Straight talk about crisis communications from the Fall 2014 MSPRA Seminar
I was hoping a secret “silver bullet” tip would be presented after lunch.
Zac Rantz’ keen insights about how to shape your school crisis communications (before-during-after a crisis) were strictly DIY.
I shouldn’t have been surprised.
He’s clearly one expert who’s confident enough in his own ideas and hands-on learnings to accept the fact that the best he can do is encourage school leaders and communicators to try out some or all of them back in their own school districts.
For a young administrator, he’s had his fair share of trials by fire.
He’s the chief information officer for Nixa Public Schools in Missouri and also played a key communications role in May, 2011 when an EF5 tornado tore apart the nearby community of Joplin.
Here’s the profile written about him by SCN’s feature writer Kym Reinstadler three weeks ago.
Although there were a number of them, here are three of Zac’s gems that were on my mind as I drove home from the seminar in Ann Arbor:
#1 Think small, not big. Avoid the tendency to go overboard planning for events unlikely to happen. Horrific natural disasters and deadly intrusions by armed shooters are not the norm. More common are situations involving bus rider miscues, car accidents, a severe sickness or similar health scare in a school, or a scandal of some kind involving a parent, student, or staff member. Brainstorm events like these and sketch out your plans accordingly.
2. Most athletic coaches will tell you that teams typically perform in a game like they do at the preceding practices. Zac wouldn’t disagree. He said that however you are communicating to your school family and community right now will pretty much be the same way you will communicate with them at crisis time. Everyone won’t change their habits just because crisis pops up. People will look for information in the same places they are receiving today. If you want to alter or add to your school communication channels during a crisis, take action now. Don’t wait until crisis time to set up your automated phone message line or Twitter account.

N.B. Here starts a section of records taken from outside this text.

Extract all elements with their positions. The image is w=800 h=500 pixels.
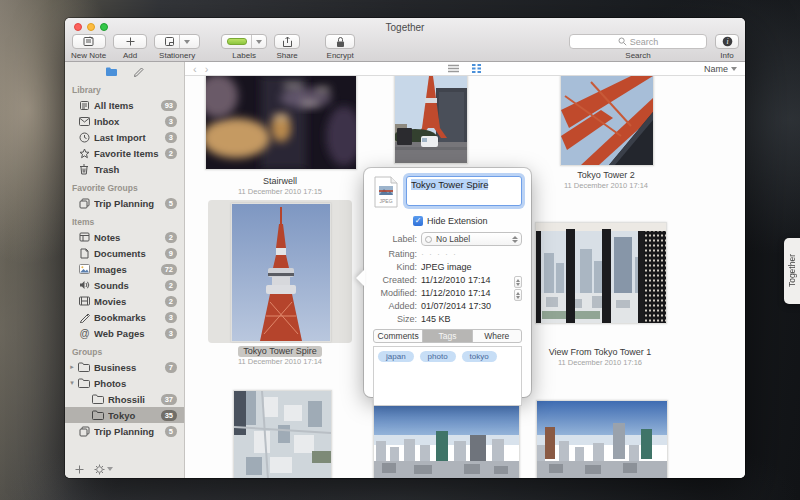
share-button[interactable]: Share — [274, 34, 300, 60]
section-header-items: Items — [65, 211, 184, 229]
sidebar-item-notes[interactable]: Notes 2 — [65, 229, 184, 245]
thumbnail-city-skyline-2[interactable] — [536, 400, 668, 478]
pencil-icon — [79, 312, 90, 323]
count-badge: 2 — [165, 280, 177, 291]
jpeg-file-icon: JPEG — [373, 176, 399, 208]
created-stepper[interactable] — [514, 276, 522, 288]
thumbnail-view-from-tokyo-tower-1[interactable] — [535, 222, 667, 324]
label-dropdown[interactable]: No Label — [421, 232, 522, 246]
back-button[interactable]: ‹ — [193, 64, 197, 74]
disclosure-collapsed-icon[interactable]: ▸ — [68, 363, 76, 371]
group-stack-icon — [79, 198, 90, 209]
app-window: Together New Note Add Stationery — [65, 18, 745, 478]
grid-view-icon[interactable] — [471, 64, 482, 73]
window-title: Together — [65, 18, 745, 33]
label-color-swatch — [227, 38, 247, 45]
tab-where[interactable]: Where — [472, 330, 521, 342]
sidebar-item-documents[interactable]: Documents 9 — [65, 245, 184, 261]
tag-pill[interactable]: photo — [420, 351, 456, 362]
stationery-button[interactable]: Stationery — [154, 34, 200, 60]
titlebar[interactable]: Together — [65, 18, 745, 33]
thumbnail-city-skyline-1[interactable] — [373, 400, 520, 478]
sidebar-item-photos[interactable]: ▾ Photos — [65, 375, 184, 391]
sidebar-item-business[interactable]: ▸ Business 7 — [65, 359, 184, 375]
count-badge: 9 — [165, 248, 177, 259]
list-view-icon[interactable] — [448, 64, 459, 73]
thumbnail-tokyo-tower-spire[interactable] — [231, 203, 331, 342]
sidebar-item-images[interactable]: Images 72 — [65, 261, 184, 277]
info-icon: i — [722, 36, 733, 47]
photo-tokyo-tower-2 — [561, 76, 653, 165]
folder-icon — [78, 378, 90, 388]
edit-pencil-icon[interactable] — [132, 66, 144, 77]
sidebar-item-all-items[interactable]: All Items 93 — [65, 97, 184, 113]
sidebar-item-last-import[interactable]: Last Import 3 — [65, 129, 184, 145]
chevron-down-icon — [731, 67, 737, 71]
sidebar-item-inbox[interactable]: Inbox 3 — [65, 113, 184, 129]
notes-icon — [79, 232, 90, 242]
all-items-icon — [79, 100, 90, 111]
tags-panel[interactable]: japan photo tokyo — [373, 346, 522, 406]
size-value: 145 KB — [421, 314, 451, 324]
add-group-icon[interactable] — [75, 465, 84, 474]
sort-dropdown[interactable]: Name — [704, 64, 737, 74]
filename-input[interactable]: Tokyo Tower Spire — [406, 176, 522, 206]
count-badge: 5 — [165, 426, 177, 437]
search-input[interactable]: Search — [569, 34, 707, 49]
close-button[interactable] — [74, 23, 82, 31]
folder-icon — [92, 410, 104, 420]
count-badge: 3 — [165, 116, 177, 127]
modified-stepper[interactable] — [514, 289, 522, 301]
info-button[interactable]: i Info — [715, 34, 739, 60]
sidebar-item-web-pages[interactable]: @ Web Pages 3 — [65, 325, 184, 341]
photo-tokyo-tower-street — [395, 76, 467, 163]
sidebar-item-rhossili[interactable]: Rhossili 37 — [65, 391, 184, 407]
speaker-icon — [79, 280, 90, 290]
folder-icon — [92, 394, 104, 404]
count-badge: 2 — [165, 296, 177, 307]
photo-tokyo-tower-spire — [232, 204, 330, 341]
folders-view-icon[interactable] — [105, 66, 118, 77]
sidebar-item-trash[interactable]: Trash — [65, 161, 184, 177]
encrypt-button[interactable]: Encrypt — [325, 34, 355, 60]
rating-control[interactable]: ····· — [421, 249, 461, 259]
sidebar-item-trip-planning-favorite[interactable]: Trip Planning 5 — [65, 195, 184, 211]
stationery-icon — [164, 36, 175, 47]
sidebar-item-favorite-items[interactable]: Favorite Items 2 — [65, 145, 184, 161]
chevron-down-icon — [256, 40, 262, 44]
gear-icon[interactable] — [94, 464, 105, 475]
add-button[interactable]: Add — [113, 34, 147, 60]
tag-pill[interactable]: japan — [378, 351, 414, 362]
film-icon — [79, 296, 90, 306]
modified-value: 11/12/2010 17:14 — [421, 288, 490, 298]
thumbnail-city-aerial[interactable] — [233, 390, 332, 478]
together-edge-tab[interactable]: Together — [784, 238, 800, 304]
window-chrome: Together New Note Add Stationery — [65, 18, 745, 62]
document-icon — [80, 248, 89, 259]
count-badge: 3 — [165, 132, 177, 143]
forward-button[interactable]: › — [205, 64, 209, 74]
disclosure-expanded-icon[interactable]: ▾ — [68, 379, 76, 387]
sidebar-item-tokyo[interactable]: Tokyo 35 — [65, 407, 184, 423]
sidebar-item-sounds[interactable]: Sounds 2 — [65, 277, 184, 293]
new-note-button[interactable]: New Note — [71, 34, 106, 60]
count-badge: 7 — [165, 362, 177, 373]
photo-city-aerial — [234, 391, 331, 478]
thumbnail-tokyo-tower-street[interactable] — [394, 76, 468, 164]
sidebar-item-movies[interactable]: Movies 2 — [65, 293, 184, 309]
hide-extension-checkbox[interactable]: ✓ Hide Extension — [413, 216, 522, 226]
caption-stairwell: Stairwell 11 December 2010 17:15 — [205, 176, 355, 197]
tag-pill[interactable]: tokyo — [462, 351, 497, 362]
caption-tokyo-tower-2: Tokyo Tower 2 11 December 2010 17:14 — [560, 170, 652, 191]
trash-icon — [79, 164, 89, 175]
tab-tags[interactable]: Tags — [422, 330, 471, 342]
sidebar-item-bookmarks[interactable]: Bookmarks 3 — [65, 309, 184, 325]
thumbnail-stairwell[interactable] — [205, 76, 357, 170]
no-label-swatch — [425, 236, 432, 243]
minimize-button[interactable] — [87, 23, 95, 31]
zoom-button[interactable] — [100, 23, 108, 31]
thumbnail-tokyo-tower-2[interactable] — [560, 76, 654, 166]
sidebar-item-trip-planning-group[interactable]: Trip Planning 5 — [65, 423, 184, 439]
labels-button[interactable]: Labels — [221, 34, 267, 60]
tab-comments[interactable]: Comments — [374, 330, 422, 342]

3. When you’re dealing with a school crisis, don’t get too flustered or frustrated by the media. Accept the “breaking news” times we live in. There’s nothing you can do about the outrageous behavior by a few media members or totally eliminate the rumors and inaccuracies in their reports. Don’t let the media dictate your messages, spokespeople, context, and pace. Just keep reporting the facts that you are able to responsibly and legally share – and keep at it 3-4 times PER HOUR – even if you can only repeat “There are no new updates to provide at this time.” Your odds of holding the media accountable improve when you don’t have long periods of time between your official updates.
I’m glad Zac’s suggestions actually seem both do-able and beneficial.
I only wish I could say this about my DIY projects at home.